Storage Solutions raid 0 query

Status
Not open for further replies.

stormblast

Forerunner
wanted to know whats the difference in raid 0 array between 4kb cluster & 64kb cluster.

I myself have always used 4kb cluster. would like to know from someone who has used both 4kb & 64kb cluster sizes. what is the technical difference in the 2 & also want to know if there is any realtime difference noticable in the two while using the pc.
 
Well typically the cluster size should be same as the average request size in multiuser environments. Since for games, the request size is generally quite big... (textures, sounds etc) a bigger cluster size like 64K or 96K would be better than a smaller cluster size. I'm not certain on this, I'm just speculating. When I had raid enabled on my drives, I used 64K. The only real benefit of striping is that the average transfer rate doesn't taper down at the end of the medium like in normal single drive setups.
 
other guys using raid 0 array reply, whats taking you so long. deejay karan etc.
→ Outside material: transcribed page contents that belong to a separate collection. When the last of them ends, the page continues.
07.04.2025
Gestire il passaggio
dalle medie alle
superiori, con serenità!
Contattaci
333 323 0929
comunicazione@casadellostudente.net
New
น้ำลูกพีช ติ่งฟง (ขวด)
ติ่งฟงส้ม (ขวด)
@ chaos - at 64k cluster size. did you notice a difference in games & while loading. & also in general usage while loading files n doing multiple stuff. cause i used raidx0 array 4k cluster size it made a huge difference just not in benhcmarks but it was easily noticed in game loading which was twice or more then twice the speed in loading levels etc & also fast in max n photoshop.
 
^^Game loading was the only thing which seemed a bit faster. I'm gonna raid my 200GB PATA drives in a few days... Shall try out different cluster sizes once i do that. Gotta backup all the data before I do that though so it might take a while!
 
I will just quote the technical aspect of cluster size - about which is better depends on the file size/data being requested.

AnandTech said:
As we mentioned before, stripes are blocks of a single file that are broken into smaller pieces. The stripe size, or the size that the data is broken into, is user definable and can range from 1KB to 1024KB or more. The way it works is when data is passed to the RAID controller, it is divided by the stripe size to create 1 or more blocks. These blocks are then distributed among drives in the array, leaving different pieces on different drives.
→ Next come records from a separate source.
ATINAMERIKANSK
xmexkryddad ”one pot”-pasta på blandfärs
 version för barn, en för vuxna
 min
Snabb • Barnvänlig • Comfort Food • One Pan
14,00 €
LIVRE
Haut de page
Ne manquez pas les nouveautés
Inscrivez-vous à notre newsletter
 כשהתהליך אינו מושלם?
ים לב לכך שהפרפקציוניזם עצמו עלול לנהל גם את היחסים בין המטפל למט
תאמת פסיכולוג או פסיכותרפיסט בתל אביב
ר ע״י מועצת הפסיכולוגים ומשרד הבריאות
Like we discussed before, the information can be written faster because it is as if the hard drive is writing a smaller file, although it is really only writing pieces of a large file. At the same time, reading the data is faster because the blocks of data can be read off of all the drives in the array at the same time, so reading back a large file may only require the reading of two smaller files on two different hard drives at the same time.

There is quite a bit of debate surrounding what stripe size is best. Some claim that the smaller the stripe the better, because this ensures that no matter how small the original data is it will be distributed across the drives. Others claim that larger stripes are better since the drive is not always being taxed to write information.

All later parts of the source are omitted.